Boogie Nights (1997)

Writer/director Paul Thomas Anderson takes parts of the strange, sad stories of several iconic porno stars and mixes ’em all up into a powerful movie cocktail. This is a grand epic set across a landscape of changing times. It covers the porn chic peak of the 1970s to the lowdown days of the 80s when old stars were fading and when filmmakers who might have once seen themselves as auteurs—their films showing as much personality as pussy—were reduced to mere money shot merchants on videotape. To his credit, Anderson doesn’t make this a soggy morality tale nor is it an examination of dated sexual mores.
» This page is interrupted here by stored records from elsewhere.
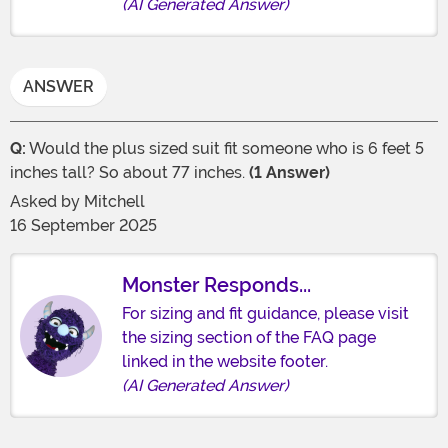
(AI Generated Answer)
ANSWER
Q:
Would the plus sized suit fit someone who is 6 feet 5
inches tall? So about 77 inches.
(1 Answer)
Asked by
Mitchell
16 September 2025
Monster Responds...
For sizing and fit guidance, please visit
the sizing section of the FAQ page
linked in the website footer.
(AI Generated Answer)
No, he goes bigger and better with a classic “rise and fall” story, as set against a fleshy, colorful backdrop. Tales of downward spirals never get old and never become irrelevant. The reason why is simple: We never stop seeing them happen in real life. Every young celebrity sensation carries the mark of doom. Then there are those poor idiots who hit it big in the lottery, blow all of the money on fleeting excess and end up homeless crack addicts. Seen it before, gonna see it again. See it here through a fierce directorial eye that’s open to both the bleakness and the humor of it all. Along the way, we get a stack of memorable performances. Anderson never wastes a great actor and this film offers almost ten distinctly drawn major characters, each of whom gets a moment to shine. Burt Reynolds is particularly good as the sturdy old porn director and he reminds us all of the potent skill, with screen presence to burn, that sits underneath that toupee and behind all of those tabloid articles.